Central objective

Central aim of our project is to evaluate whether and under which site conditions agroforestry in Germany can be a land use alternative that is ecologically, economically and socially more sustainable than conventional agriculture.

Central hypothesis

On marginal sites and sites with high potentials for leaching losses or soil erosion, innovative agroforestry systems are ecologically and economically more sustainable and socially more acceptable than conventional arable farming systems and, thus, improve the societal sustainability of modern agriculture.

Relation to the proposal call ‘Soil as a Sustainable Resource for the Bioeconomy – BonaRes’

The BonaRes-SIGNAL collaborative proposal refers to the funding objectives of the tender ‘Soil as a sustainable Resource for the Bioeconomy – BonaRes’ in multiple ways:

  • Within the BonaRes-SIGNAL consortium, we plan to evaluate innovative agroforestry systems (arable land or grassland with strips of fast growing tree species) which are land use systems with a high potential to contribute to the sustainable supply of food, feedstuff as well as raw ma-terials for the Bioeconomy.
  • We choose an integrated approach by studying different environmental compartments which are regarded as critical for the studied land use systems.
  • In BonaRes-SIGNAL we will study how soil functions can be optimized for agricultural production, while at the same time reducing the negative impacts on the environment (e.g. nitrate leaching, erosion, CO2 emissions).
  • In this interdisciplinary project, we will investigate how management in agroforestry systems improves the habitat for soil biocoenosis, leading to more optimal soil functions compared to conventional agricultural practices.
  • Our project will link information on the functional diversity of the soil community with their activities, processes (e.g. decomposition, gross N mineralization, gross N nitrification) and microbial residues, which has rarely been done before.
  • The sustainability of the agroforestry and conventional systems will be evaluated through the efficiency of nutrient cycling and water use.
  • Our project will be adapting and applying existing computer models that will include simulation of functions and interactions of soil ecosystems with the help of new and existing data on ag-roforestry field experiments.
  • We will study the profitability and social acceptance of agroforestry systems in different regions of Germany.

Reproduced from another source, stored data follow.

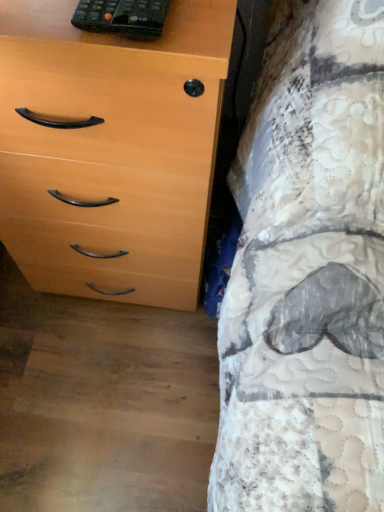 Question: From a real-world perspective, is black plastic remote at upper left physically located above or below light wood/veneer chest of drawers at left?

Choices:
 (A) below
 (B) above

Answer: (B)

Question: Would you say black plastic remote at upper left is to the left or to the right of light wood/veneer chest of drawers at left in the picture?

Choices:
 (A) left
 (B) right

Answer: (B)

Question: Considering the positions of black plastic remote at upper left and light wood/veneer chest of drawers at left in the image, is black plastic remote at upper left wider or thinner than light wood/veneer chest of drawers at left?

Choices:
 (A) wide
 (B) thin

Answer: (B)

Question: From a real-world perspective, relative to black plastic remote at upper left, is light wood/veneer chest of drawers at left vertically above or below?

Choices:
 (A) above
 (B) below

Answer: (B)

Question: Would you say light wood/veneer chest of drawers at left is to the left or to the right of black plastic remote at upper left in the picture?

Choices:
 (A) left
 (B) right

Answer: (A)

Question: Does point (59, 181) appear closer or farther from the camera than point (127, 29)?

Choices:
 (A) farther
 (B) closer

Answer: (A)

Question: From the image's perspective, is light wood/veneer chest of drawers at left above or below black plastic remote at upper left?

Choices:
 (A) below
 (B) above

Answer: (A) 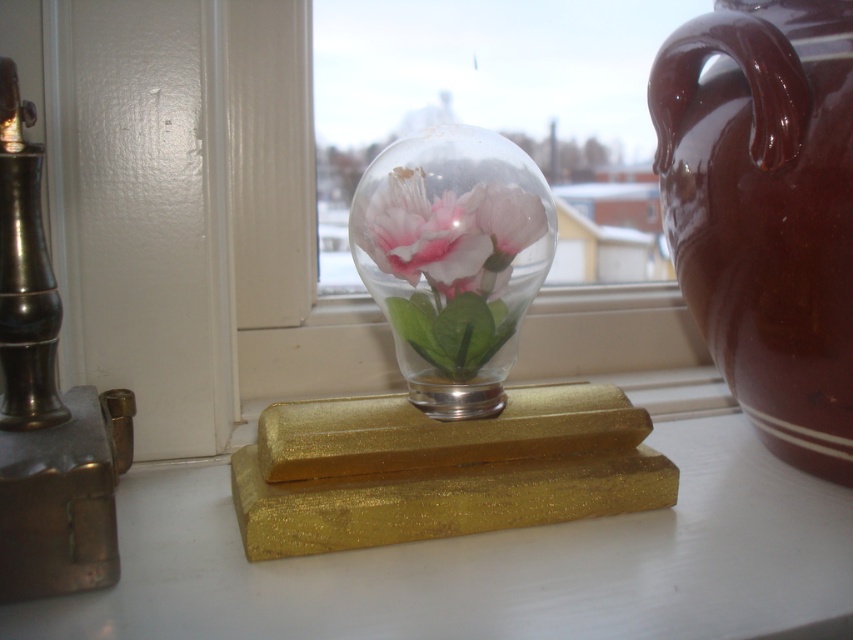 Which is behind, point (734, 272) or point (461, 192)?

Positioned behind is point (734, 272).

Is point (813, 104) closer to viewer compared to point (491, 232)?

No.

In order to click on burgundy ceramic vase at right in this screenshot , I will do [766, 211].

Is burgundy ceramic vase at right positioned behind pink matte flower at center?

Yes, burgundy ceramic vase at right is further from the viewer.

Does point (772, 316) lie behind point (401, 241)?

Yes, point (772, 316) is behind point (401, 241).

Does point (786, 204) come behind point (438, 225)?

Yes, point (786, 204) is behind point (438, 225).

Locate an element on the screen. The image size is (853, 640). burgundy ceramic vase at right is located at coordinates (766, 211).

Where is `gold glittery counter top at center`? gold glittery counter top at center is located at coordinates (490, 564).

Agroforestry may help to improve the image of an agricultural enterprise or region and may thus contribute to an improved societal sustainability of modern agriculture.

Scientific objectives and hypotheses

  1. To achieve an optimal input of root and leaf litter of crops, grass and trees so that the composition of the soil community, its functions (litter decomposition, N & P mineralization, N, P, K, Ca, Mg retention), and related soil properties (water holding capacity, aggregate stability) promote the efficient use of the nutrients N, P, K, Ca, Mg and water.
    Hypothesis: Compared to conventional agriculture, agroforestry systems improve soil biological functions, like litter decomposition, N & P mineralization, N, P, K, Ca, Mg retention and related soil properties (water holding capacity, aggregate stability), which in turn will improve their nutrient response efficiencies and water use efficiency.
  2. To improve management (by choice of crop and trees, above- and belowground pruning, distance to tree rows) directed at the efficient functioning of roots and rhizosphere, including: the stimulation of microbial activities, optimal acquisition of water and nutrients and increased C input into the soil.
    Hypothesis: Roots and rhizosphere of agroforestry systems can be managed (e.g. by choice of crop and trees, above- and belowground pruning, distance to tree rows) to stimulate the comple-mentary use of resources (water, nutrients) by trees and crops. This includes stimulation of root exudates that can alter the soil properties in a way that is optimal for the acquisition of water.
  3. To model the complex interactions between the soil biological community, rhizosphere, nutrient cycling, water use and plant productivity in agroforestry and conventional agricultural systems (including competition for and complementarity of resources), for the evaluation of the ecological sustainability of both systems.
    Hypothesis: Successful evaluation of the sustainability of complex systems like agroforestry and conventional agriculture crucially depends on modelling tools that include competition for soil nutrients and water and use of complementary nutrient and water resources.
  4. To conduct an economic analysis on the implementation of agroforestry systems at the farm level and to conduct an empirical acceptance analysis and societal valuation of agroforestry systems.
    Hypothesis: In regions with marginal soil and climatic conditions and in areas with soils endangered by soil erosion and nitrate leaching, innovative agroforestry systems are economically sustainable and socially more acceptable than conventional arable farming systems and, thus, im-prove the social/societal sustainability of modern agriculture. Higher social acceptance of agroforestry systems can be observed in all types of regions, i.e. in regions with marginal as well as high productivity conditions.